Oboedire   "UMC: Gender Identity" by J. Steven Harper for Friday, 13 May 2016
In anticipation of human-sexuality debates at the United Methodist General Conference in Portland, and in the wake of laws providing for increased exclusivity against LGBTQ people (despite other laws advocating inclusivity), I offer the following reflection....
In recent days, conservatives have come up with new language to attempt to reverse newfound freedoms for LGBTQ people. One new term is "birth gender"--a phrase now used by conservatives to attempt to define sexual identity. We are, they tell us, required to use "birth gender" to establish a person's true sexuality--thus implying that any deviation from our initial anatomy is wrong.
This new language has made it into legal documents, most notably "religious freedom" legislation, appeals by some Christian schools to be exempt from Title IX, and other pronouncements which relegate LGBTQ persons to some kind of lesser status in society and the Christian community.

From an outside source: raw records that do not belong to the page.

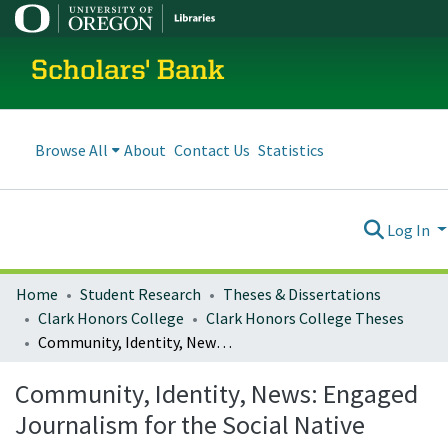
Scholars' Bank
Browse All
About
Contact Us
Statistics
Log In
Home
Student Research
Theses & Dissertations
Clark Honors College
Clark Honors College Theses
Community, Identity, News: Engaged Journalism for the Social Native
Community, Identity, News: Engaged
Journalism for the Social Native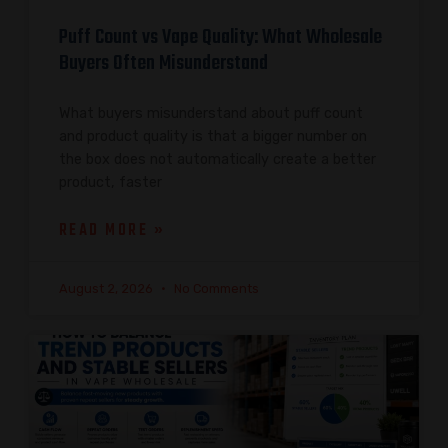
Puff Count vs Vape Quality: What Wholesale
Buyers Often Misunderstand
What buyers misunderstand about puff count
and product quality is that a bigger number on
the box does not automatically create a better
product, faster
READ MORE »
August 2, 2026
No Comments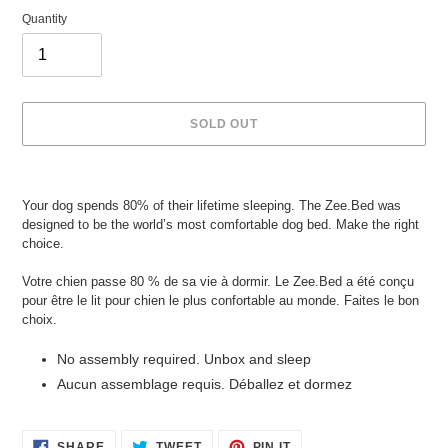
Quantity
SOLD OUT
Adding
product
Your dog spends 80% of their lifetime sleeping. The Zee.Bed was
to
designed to be the world’s most comfortable dog bed. Make the right
your
choice.
cart
Votre chien passe 80 % de sa vie à dormir. Le Zee.Bed a été conçu
pour être le lit pour chien le plus confortable au monde. Faites le bon
choix.
No assembly required. Unbox and sleep
Aucun assemblage requis. Déballez et dormez
SHARE
TWEET
PIN
SHARE
TWEET
PIN IT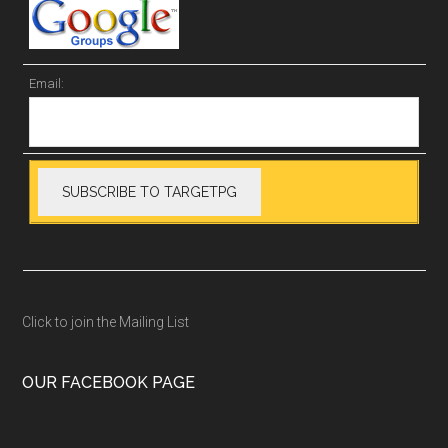
Email:
Click to join the Mailing List
OUR FACEBOOK PAGE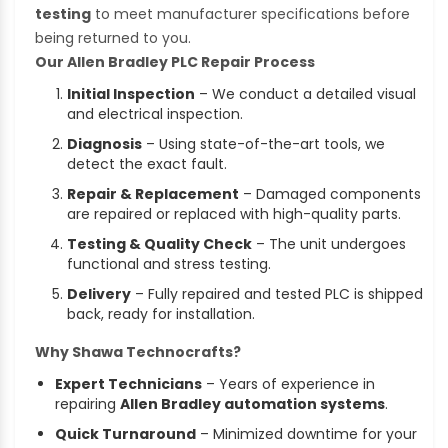
testing
to meet manufacturer specifications before
being returned to you.
Our Allen Bradley PLC Repair Process
Initial Inspection
– We conduct a detailed visual
and electrical inspection.
Diagnosis
– Using state-of-the-art tools, we
detect the exact fault.
Repair & Replacement
– Damaged components
are repaired or replaced with high-quality parts.
Testing & Quality Check
– The unit undergoes
functional and stress testing.
Delivery
– Fully repaired and tested PLC is shipped
back, ready for installation.
Why Shawa Technocrafts?
Expert Technicians
– Years of experience in
repairing
Allen Bradley automation systems
.
Quick Turnaround
– Minimized downtime for your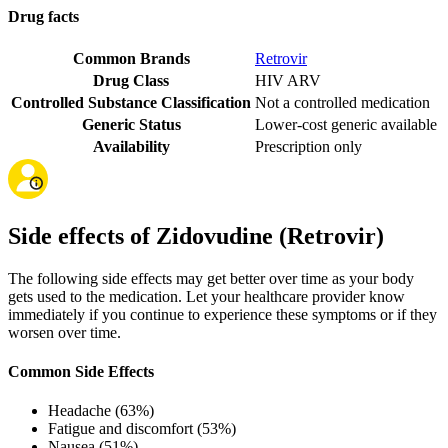
Drug facts
Common Brands
Retrovir
Drug Class
HIV ARV
Controlled Substance Classification
Not a controlled medication
Generic Status
Lower-cost generic available
Availability
Prescription only
Side effects of Zidovudine (Retrovir)
The following side effects may get better over time as your body
gets used to the medication. Let your healthcare provider know
immediately if you continue to experience these symptoms or if they
worsen over time.
Common Side Effects
Headache (63%)
Fatigue and discomfort (53%)
Nausea (51%)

The problem with this new attempt is that it ignores and treats as of no consequence one of the foundational factors which even conservatives have previously included in their views of human sexuality --namely, the activity and effect of hormones. To look at a newborn infant and say, "God made a boy" or "God made a girl" assumes that gender identity is based on one thing, when even traditional views of sexual identity have included multiple factors. An infant's anatomy may suffice to put a label on a birth certificate, but it is not sufficient for establishing our gender identity.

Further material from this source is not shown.